### Work required
The lines wanted are those from the one containing "espectrométricas, hemos perfeccionado" to the last line of the entries below; output them exactly, leaving out pictures.

(Saved data entries)
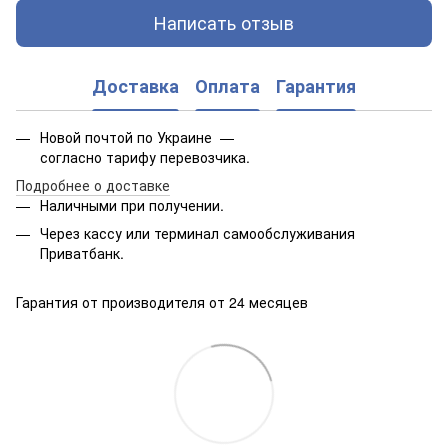
Написать отзыв
Доставка
Оплата
Гарантия
Новой почтой по Украине —
согласно тарифу перевозчика.
Подробнее о доставке
Наличными при получении.
Через кассу или терминал самообслуживания
Приватбанк.
Гарантия от производителя от 24 месяцев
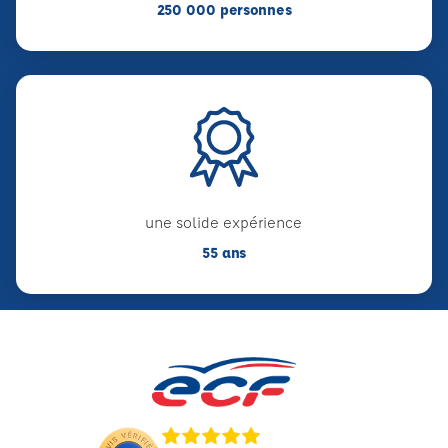
250 000 personnes
une solide expérience
55 ans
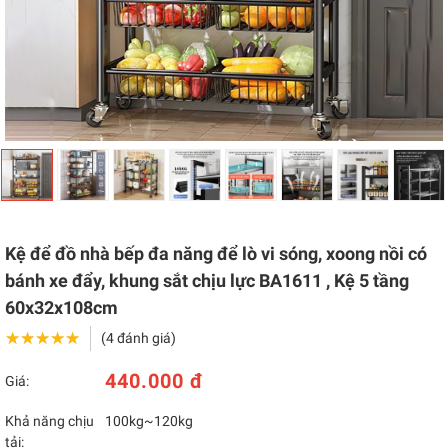
Kệ để đồ nhà bếp đa năng để lò vi sóng, xoong nồi có
bánh xe đẩy, khung sắt chịu lực BA1611 , Kệ 5 tầng
60x32x108cm
★★★★★
★★★★★
(4 đánh giá)
440.000 đ
Giá:
Khả năng chịu
100kg~120kg
tải:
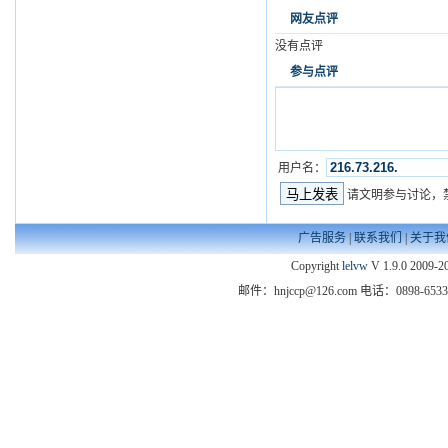
网友点评
没有点评
参与点评
用户名：
请文明参与讨论，
广告服务
|
联系我们
|
关于我
Copyright
lelvw
V 1.9.0 2009-20
邮件：hnjccp@126.com 电话：089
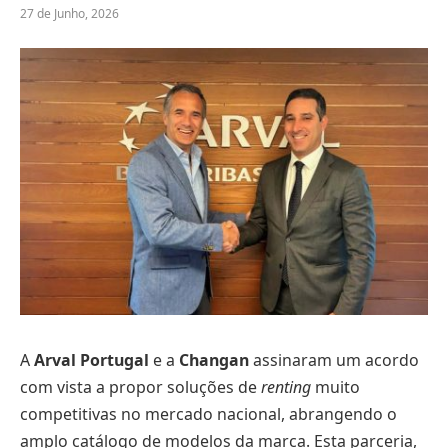
27 de Junho, 2026
A
Arval Portugal
e a
Changan
assinaram um acordo
com vista a propor soluções de
renting
muito
competitivas no mercado nacional, abrangendo o
amplo catálogo de modelos da marca. Esta parceria,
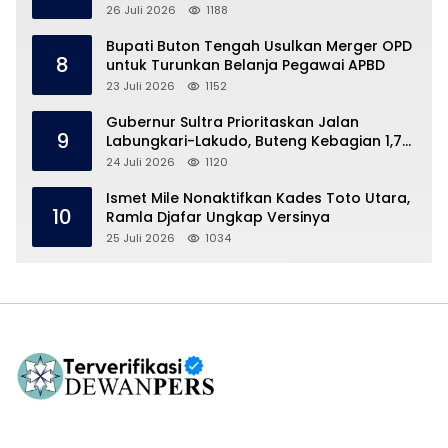
26 Juli 2026
1188
Bupati Buton Tengah Usulkan Merger OPD
8
untuk Turunkan Belanja Pegawai APBD
23 Juli 2026
1152
Gubernur Sultra Prioritaskan Jalan
9
Labungkari-Lakudo, Buteng Kebagian 1,7
Km
24 Juli 2026
1120
Ismet Mile Nonaktifkan Kades Toto Utara,
10
Ramla Djafar Ungkap Versinya
25 Juli 2026
1034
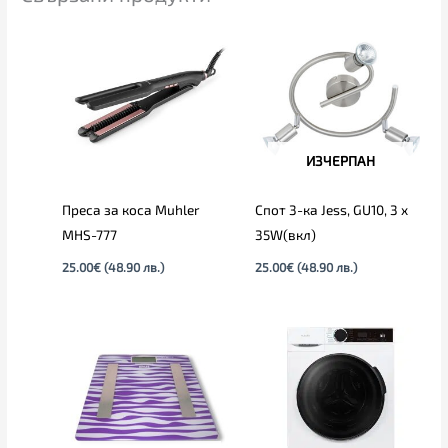
ИЗЧЕРПАН
Преса за коса Muhler
Спот 3-ка Jess, GU10, 3 x
MHS-777
35W(вкл)
25.00
€
(48.90 лв.)
25.00
€
(48.90 лв.)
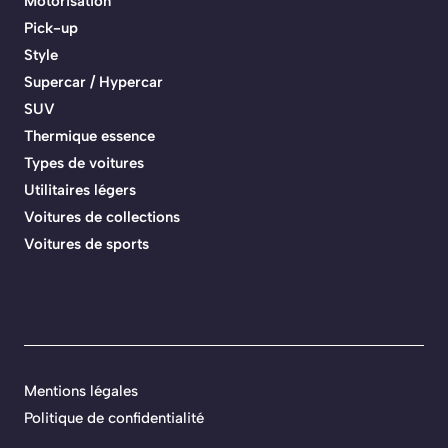
Motorisation
Pick-up
Style
Supercar / Hypercar
SUV
Thermique essence
Types de voitures
Utilitaires légers
Voitures de collections
Voitures de sports
Mentions légales
Politique de confidentialité
.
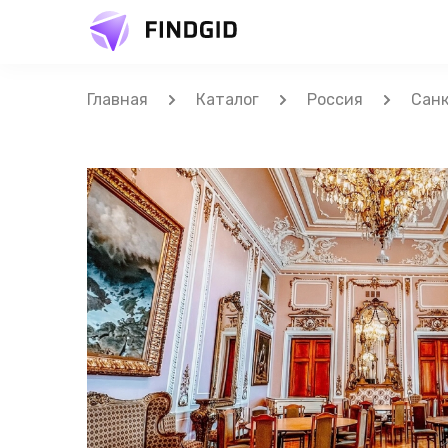
Главная
Каталог
Россия
Санк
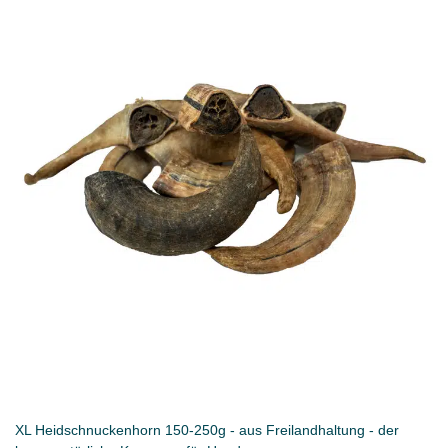
XL Heidschnuckenhorn 150-250g - aus Freilandhaltung - der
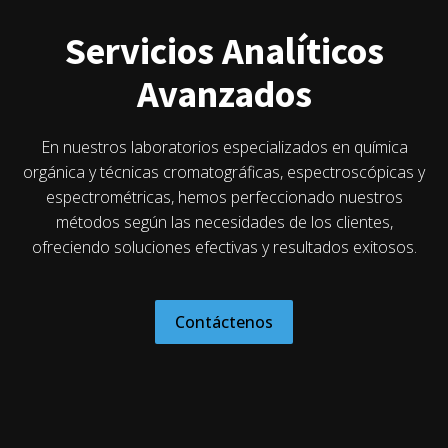
Servicios Analíticos
Avanzados
En nuestros laboratorios especializados en química
orgánica y técnicas cromatográficas, espectroscópicas y
espectrométricas, hemos perfeccionado nuestros
métodos según las necesidades de los clientes,
ofreciendo soluciones efectivas y resultados exitosos.
Contáctenos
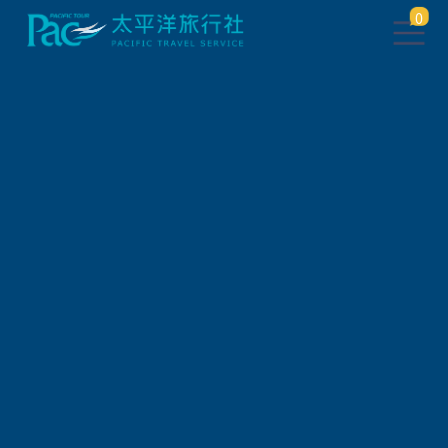
0
此行程已下架，將於 5 秒後 轉
跳到 相關行程
請稍待系統將自動轉頁，或
請
點此繼續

### Output of the task
espectrométricas, hemos perfeccionado nuestros
métodos según las necesidades de los clientes,
ofreciendo soluciones efectivas y resultados exitosos.
Contáctenos
0
此行程已下架，將於 5 秒後 轉
跳到 相關行程
請稍待系統將自動轉頁，或
請
點此繼續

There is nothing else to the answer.